[MATERIAL PROVIDED Boundary: Start]
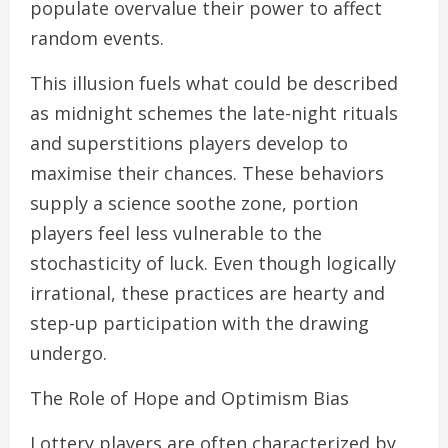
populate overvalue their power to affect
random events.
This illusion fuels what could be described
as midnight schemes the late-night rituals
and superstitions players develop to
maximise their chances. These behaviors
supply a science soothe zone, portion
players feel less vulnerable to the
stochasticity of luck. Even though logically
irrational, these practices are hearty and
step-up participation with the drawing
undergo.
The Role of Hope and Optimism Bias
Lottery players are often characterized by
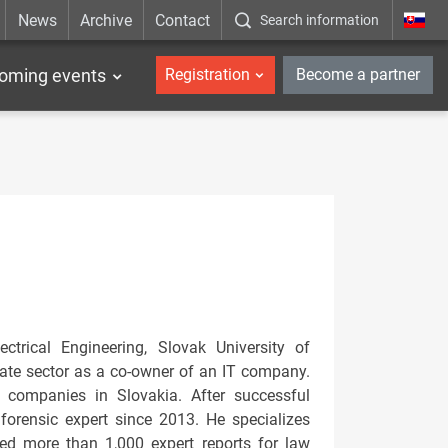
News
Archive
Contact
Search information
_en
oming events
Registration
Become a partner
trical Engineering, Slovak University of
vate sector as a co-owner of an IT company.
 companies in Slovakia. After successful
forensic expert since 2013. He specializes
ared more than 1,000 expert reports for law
[MATERIAL PROVIDED Boundary: End]
EXERCISE DIRECTIONS: Bring together each line above where the string "players" turns up.

PROBLEM SOLUTION:
and superstitions players develop to
players feel less vulnerable to the
Lottery players are often characterized by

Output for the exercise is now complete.